2.1 Cherry Picking Items of Interest
As noted above the first step is to identify the items of interest for testing. In our case we are interested in packages which include the epoch number in the version (see manpage debversion). Historically, the puppy package manager has stripped the epoch number from the repo database but this information could be useful for version comparison. The following awk program extracts the first three fields from a puppy "repo db doc file" (e.g. /var/packages/Packages-ubuntu-bionic-main) but only for the packages of interest, which are the ones that have a colon in their version number. THe colon means that the version number includes the epoch.
Code: Select all
AWK_PRG_1=\
'BEGIN {FS="|"; OFS="|"}
{ if ($1 ~ /^[^|]+:[^|]+$/ ){
print $1 "|" $2 "|" $3 #We might want to use some of these other fields for a different application
}}'
As noted above step two is to randomly pick some of these packages of interest and pragmatically generate AWK code to select only these randomly picked items of interest.
Code: Select all
function echo_filter_line(){
read a_pkg_name
echo "pkg_filter[\""$a_pkg_name"\"]=\"true\""
}
while read pkg_record; do
echo "$pkg_record" | cut -f2 -d'|' | echo_filter_line
done < <( cat $REPO_DB_DOC_FILE_in | awk "$AWK_PRG_1" ) \
| sort -R | head -n 3 >> "$filter_lines_path"
Code: Select all
sort -R | head -n 3
2.3 Filter the Repo DB doc file for only the items of interest.
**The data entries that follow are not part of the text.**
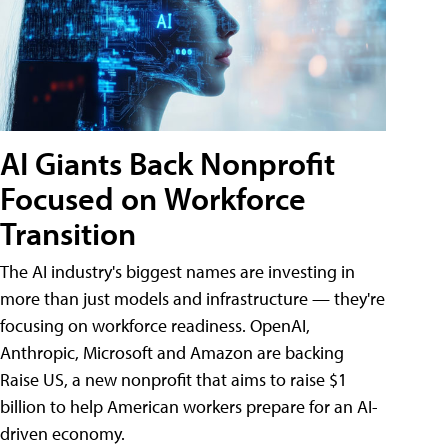
AI Giants Back Nonprofit
Focused on Workforce
Transition
The AI industry's biggest names are investing in
more than just models and infrastructure — they're
focusing on workforce readiness. OpenAI,
Anthropic, Microsoft and Amazon are backing
Raise US, a new nonprofit that aims to raise $1
billion to help American workers prepare for an AI-
driven economy.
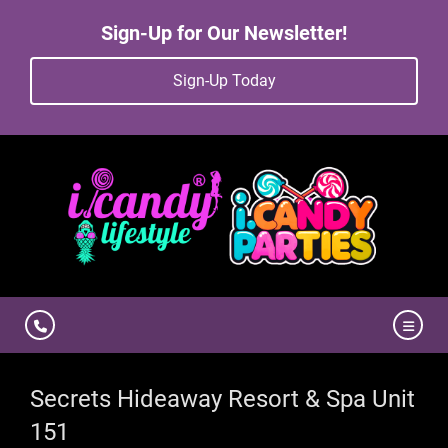
Sign-Up for Our Newsletter!
Sign-Up Today
Secrets Hideaway Resort & Spa Unit
151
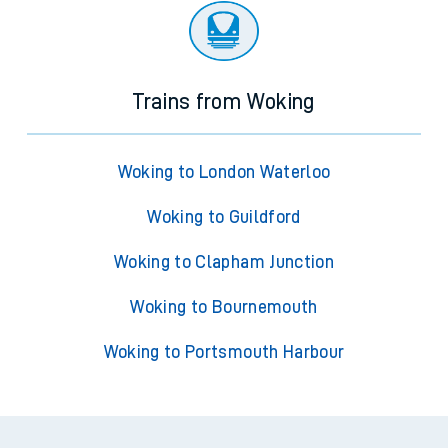
Trains from Woking
Woking to London Waterloo
Woking to Guildford
Woking to Clapham Junction
Woking to Bournemouth
Woking to Portsmouth Harbour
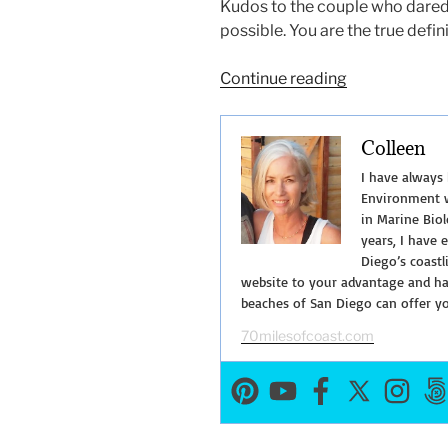
Kudos to the couple who dared t
possible. You are the true defin
“Why
Continue reading
Did
the
Colleen
Sea
Lion
I have always
Cross
Environment w
in Marine Biol
the
years, I have 
Road?”
Diego’s coastl
website to your advantage and hav
beaches of San Diego can offer y
70milesofcoast.com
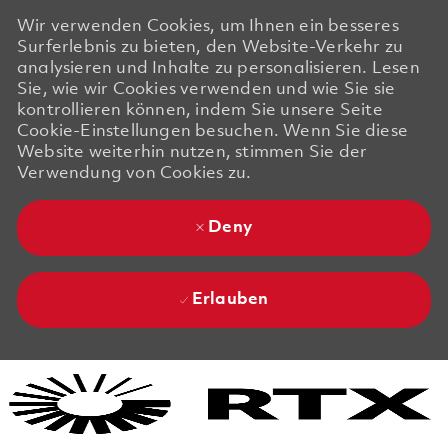
Wir verwenden Cookies, um Ihnen ein besseres
Surferlebnis zu bieten, den Website-Verkehr zu
analysieren und Inhalte zu personalisieren. Lesen
Sie, wie wir Cookies verwenden und wie Sie sie
kontrollieren können, indem Sie unsere Seite
Cookie-Einstellungen besuchen. Wenn Sie diese
Website weiterhin nutzen, stimmen Sie der
Verwendung von Cookies zu.
Deny
Erlauben
Skip to main content
Skip to main content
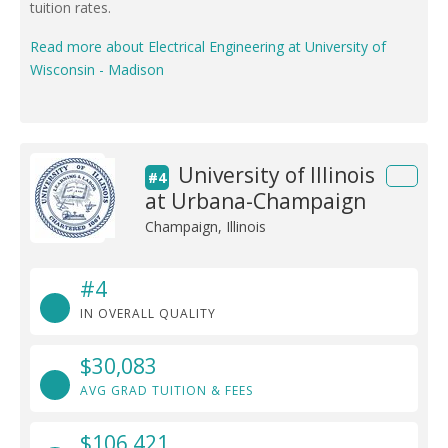
tuition rates.
Read more about Electrical Engineering at University of
Wisconsin - Madison
University of Illinois
#4
at Urbana-Champaign
Champaign, Illinois
#4
IN OVERALL QUALITY
$30,083
AVG GRAD TUITION & FEES
$106,421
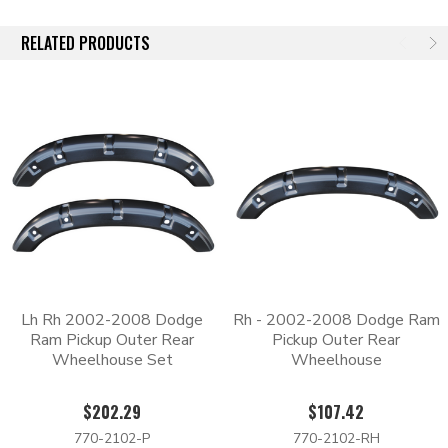
need to be cut out so that the new one can be welded in its
place.
RELATED PRODUCTS
Each panel has an EDP coating for additional corrosion
protection. The e-coating leaves a black finish that can be
scuffed and painted over. For best finishing results we
recommend scuffing the e-coat, priming, and then top coating
with an automotive grade paint.
When you're ready to repair or replace the body panels on your
truck, look no further than Body Shop Price for the best quality
parts on the market.
Lh Rh 2002-2008 Dodge
Rh - 2002-2008 Dodge Ram
Ram Pickup Outer Rear
Pickup Outer Rear
Wheelhouse Set
Wheelhouse
$202.29
$107.42
770-2102-P
770-2102-RH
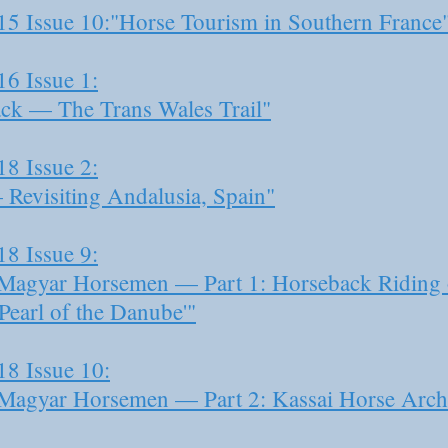
15 Issue 10:"Horse Tourism in Southern France
16 Issue 1:
ck — The Trans Wales Trail"
18 Issue 2:
Revisiting Andalusia, Spain"
18 Issue 9:
e Magyar Horsemen — Part 1: Horseback Riding o
Pearl of the Danube'"
18 Issue 10:
e Magyar Horsemen — Part 2: Kassai Horse Arch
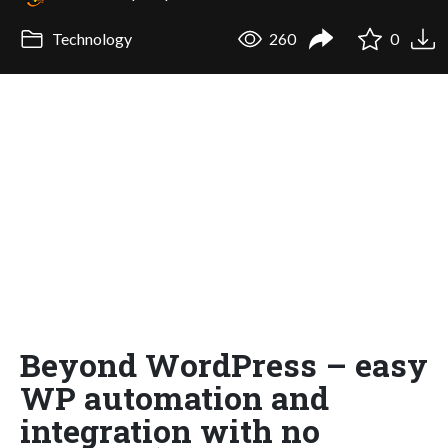
Technology
260
0
Beyond WordPress – easy
WP automation and
integration with no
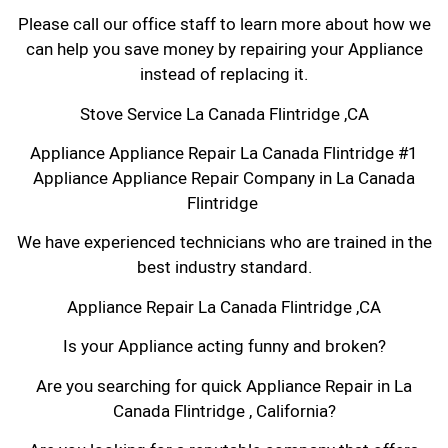
Please call our office staff to learn more about how we
can help you save money by repairing your Appliance
instead of replacing it.
Stove Service La Canada Flintridge ,CA
Appliance Appliance Repair La Canada Flintridge #1
Appliance Appliance Repair Company in La Canada
Flintridge
We have experienced technicians who are trained in the
best industry standard.
Appliance Repair La Canada Flintridge ,CA
Is your Appliance acting funny and broken?
Are you searching for quick Appliance Repair in La
Canada Flintridge , California?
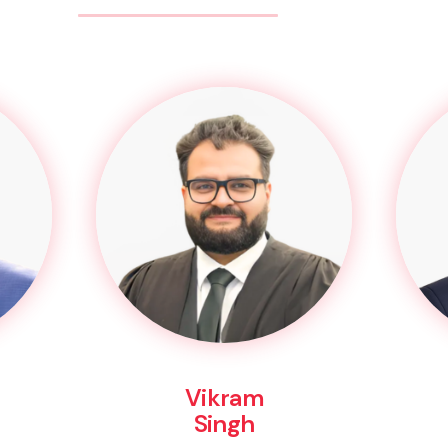
Vikram
Singh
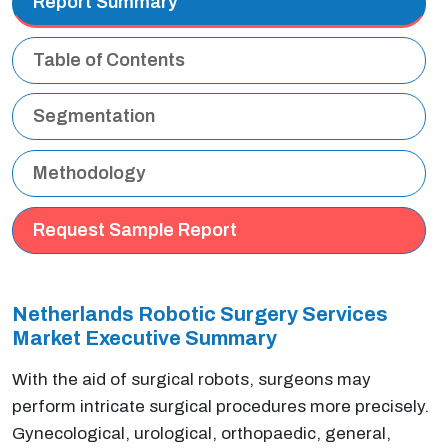
Report Summary
Table of Contents
Segmentation
Methodology
Request Sample Report
Netherlands Robotic Surgery Services
Market Executive Summary
With the aid of surgical robots, surgeons may
perform intricate surgical procedures more precisely.
Gynecological, urological, orthopaedic, general,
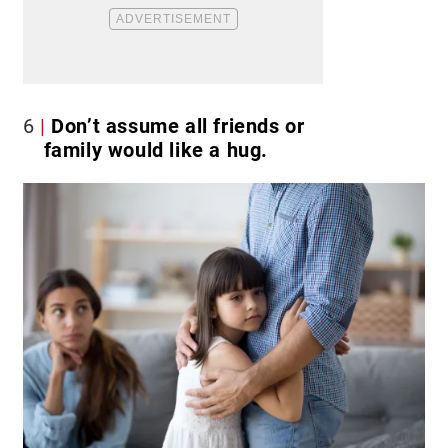
6
Don’t assume all friends or
family would like a hug.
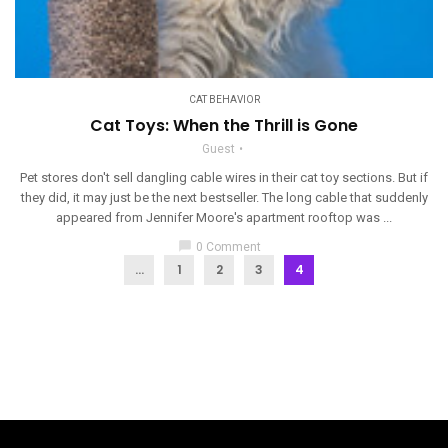
CAT BEHAVIOR
Cat Toys: When the Thrill is Gone
Guest
Pet stores don't sell dangling cable wires in their cat toy sections. But if
they did, it may just be the next bestseller. The long cable that suddenly
appeared from Jennifer Moore's apartment rooftop was ...
chat_bubble
0 Comment
...
1
2
3
4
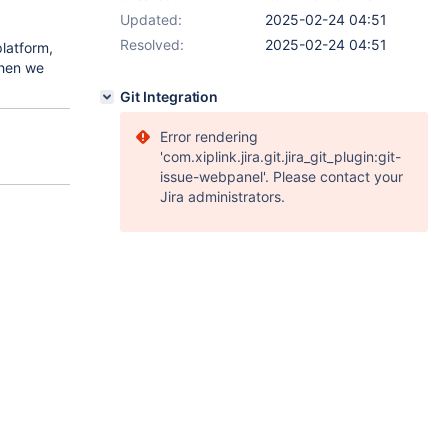
Updated:
2025-02-24 04:51
Resolved:
2025-02-24 04:51
latform,
 then we
Git Integration
Error rendering
'com.xiplink.jira.git.jira_git_plugin:git-
issue-webpanel'. Please contact your
Jira administrators.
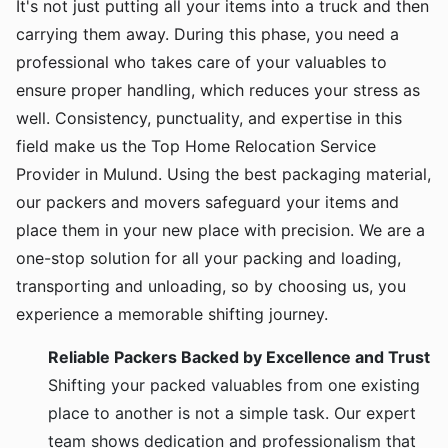
It's not just putting all your items into a truck and then
carrying them away. During this phase, you need a
professional who takes care of your valuables to
ensure proper handling, which reduces your stress as
well. Consistency, punctuality, and expertise in this
field make us the Top Home Relocation Service
Provider in Mulund. Using the best packaging material,
our packers and movers safeguard your items and
place them in your new place with precision. We are a
one-stop solution for all your packing and loading,
transporting and unloading, so by choosing us, you
experience a memorable shifting journey.
Reliable Packers Backed by Excellence and Trust
Shifting your packed valuables from one existing
place to another is not a simple task. Our expert
team shows dedication and professionalism that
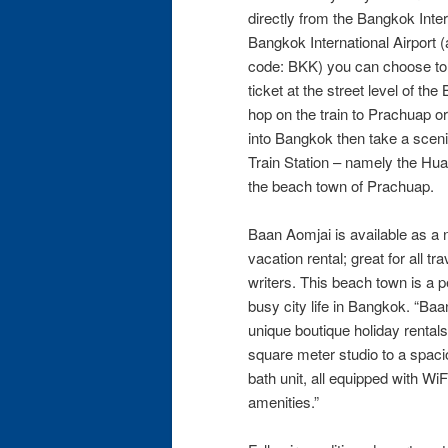
directly from the Bangkok Intern
Bangkok International Airport
code: BKK) you can choose to 
ticket at the street level of th
hop on the train to Prachuap or
into Bangkok then take a sceni
Train Station – namely the Hu
the beach town of Prachuap.
Baan Aomjai is available as a n
vacation rental; great for all t
writers. This beach town is a p
busy city life in Bangkok. “Baa
unique boutique holiday rentals
square meter studio to a spac
bath unit, all equipped with Wi
amenities.”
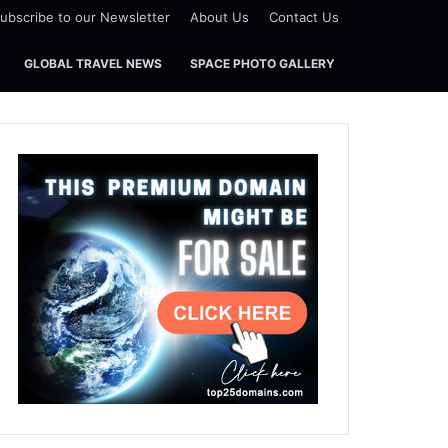
ubscribe to our Newsletter
About Us
Contact Us
GLOBAL TRAVEL NEWS
SPACE PHOTO GALLERY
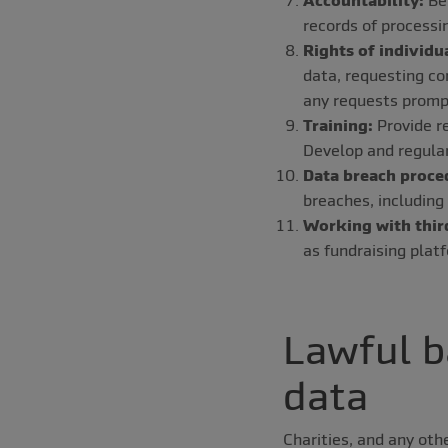
records of processi
Rights of individu
data, requesting co
any requests promp
Training:
Provide re
Develop and regularl
Data breach proce
breaches, including
Working with third
as fundraising pla
Lawful b
data
Charities, and any oth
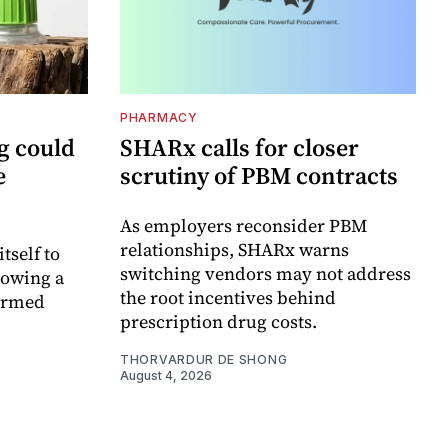
PHARMACY
g could
SHARx calls for closer
e
scrutiny of PBM contracts
As employers reconsider PBM
relationships, SHARx warns
itself to
switching vendors may not address
lowing a
the root incentives behind
formed
prescription drug costs.
THORVARDUR DE SHONG
August 4, 2026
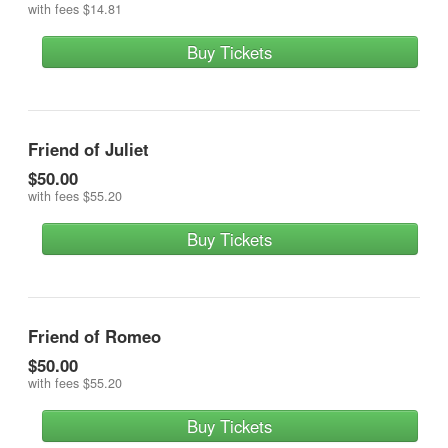
with fees
$14.81
Buy Tickets
Friend of Juliet
$50.00
with fees
$55.20
Buy Tickets
Friend of Romeo
$50.00
with fees
$55.20
Buy Tickets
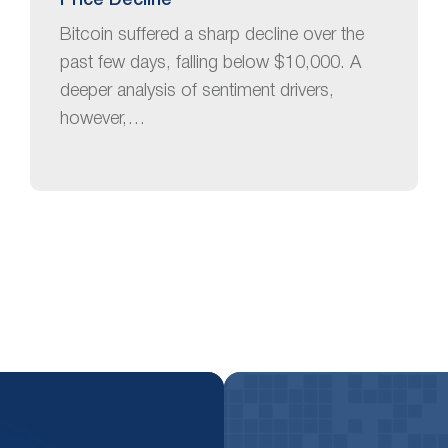
Price Decline
Bitcoin suffered a sharp decline over the
past few days, falling below $10,000. A
deeper analysis of sentiment drivers,
however,…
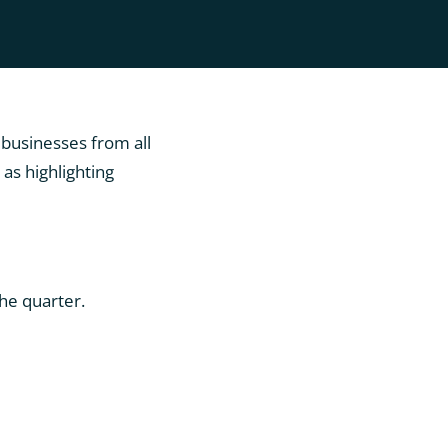
 businesses from all
as highlighting
he quarter.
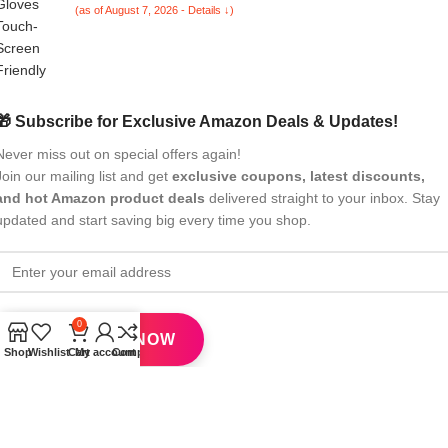
(as of August 7, 2026 - Details ↓)
Purple)
🎁 Subscribe for Exclusive Amazon Deals & Updates!
Never miss out on special offers again!
Join our mailing list and get
exclusive coupons, latest discounts,
and hot Amazon product deals
delivered straight to your inbox. Stay
updated and start saving big every time you shop.
0
Shop
Wishlist
Cart
My account
Compare
All Rights Reserved
eBrandwala
2025
Design by : Saaiqa Tech
.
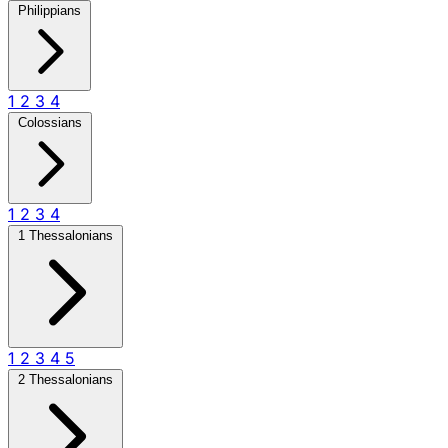
Philippians
1
2
3
4
Colossians
1
2
3
4
1 Thessalonians
1
2
3
4
5
2 Thessalonians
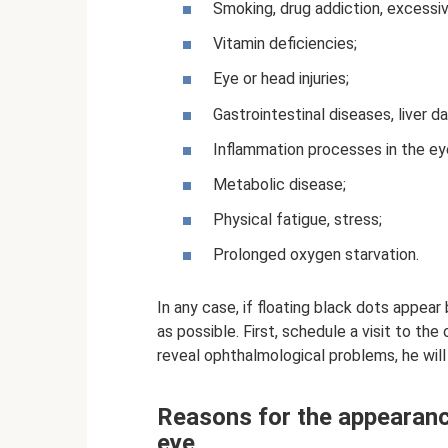
Smoking, drug addiction, excessi
Vitamin deficiencies;
Eye or head injuries;
Gastrointestinal diseases, liver 
Inflammation processes in the ey
Metabolic disease;
Physical fatigue, stress;
Prolonged oxygen starvation.
In any case, if floating black dots appea
as possible. First, schedule a visit to th
reveal ophthalmological problems, he will 
Reasons for the appearance
eye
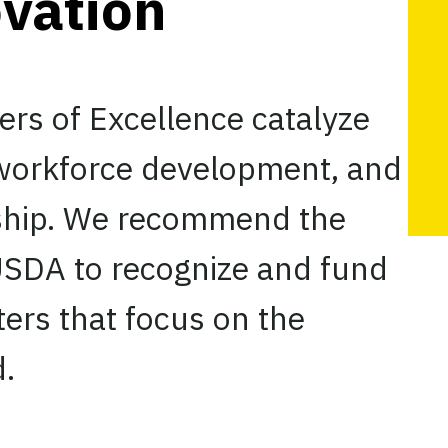
ovation
rs of Excellence catalyze
 workforce development, and
rship. We recommend the
 USDA to recognize and fund
ters that focus on the
d.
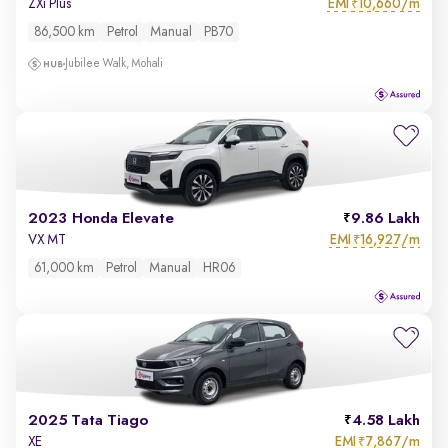
EMI
10,660/m
ZXi Plus
₹
86,500 km
Petrol
Manual
PB70
Jubilee Walk, Mohali
2023 Honda Elevate
9.86 Lakh
EMI
16,927/m
VX MT
₹
61,000 km
Petrol
Manual
HR06
2025 Tata Tiago
4.58 Lakh
EMI
7,867/m
XE
₹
Here is an example of the code generated by my script:
Code: Select all
#!/usr/bin/gawk -f
function init_filter(){
pkg_filter["libreoffice-l10n-nso"]="true"
pkg_filter["libmythes-dev"]="true"
pkg_filter["libgcc1-ppc64el-cross"]="true"
}
function filter_accept(s){ #Return true if we are to print the result
if ( pkg_filter[s] == "true" ){
return "true"
} else {
return "false"
}
}
BEGIN {init_filter()}
/^Package:/ { PKG=$0; sub(/^Package: /,"",PKG); FILTER_ACTION=filter_accept(PKG)}
{if (FILTER_ACTION == "true"){
print $0
}
}
Code: Select all
pkg_filter["libreoffice-l10n-nso"]="true"
Code: Select all
$(cat $filter_lines_path)
3.1 download only the items in the fitered repo db doc file
The code to download only the filtered items is quite simple.
Code: Select all
AWK_PRG_3=\
'/^Filename:/ {
system("wget --quiet \"$repo_url_in\" -O \"" RROOT "/" FPATH "\" 1>/dev/null")
}'
cat "${doc_path}/Packages" | awk -v "RROOT=\"$repo_root_path\"" \
"$AWK_PRG_3"
3.2 start the web server
Given that there are fallback webservers both to run and/or install the full code to start the web server is quite complicated. But in my example the basic code to start the seb server is as follows:
Code: Select all
httpd -h /var/www/html
3.3 add the new repo to pkg
The code to add a new repo to package is straight forward. For instance on Debian systems the node.js repo can be added as follows:
Code: Select all
pkg add-repo https://deb.nodesource.com/node_9.x stretch main
Code: Select all
TEST_CMD=ppa2pup_gawk
...
( exec <<< "$repo_name_out"
pkg add-repo "$repo_url_out" "$distro_ver_out" "$stream_out" )
...
case "$TEST_CMD" in
ppa2pup) PKG_PPA2PUP_FN=ppa2pup pkg --repo-update; ;;
ppa2pup_gawk) pkg --repo-update; ;;
esac
This coding exercise has created for me some examples on how I can filter a Debian repo and create a mirror of the filtered packages automatically with sc0ttman's package manager (i.e. pkg). It will be useful for testing sc0ttman's package manager and I will also be able to adapt the code to other applications. The biggest weakness is perhaps the complexity on using fallback webserver packages but I think this fallback approach will be useful for testing and I think that there are other things that I can learn from these fallback techniques.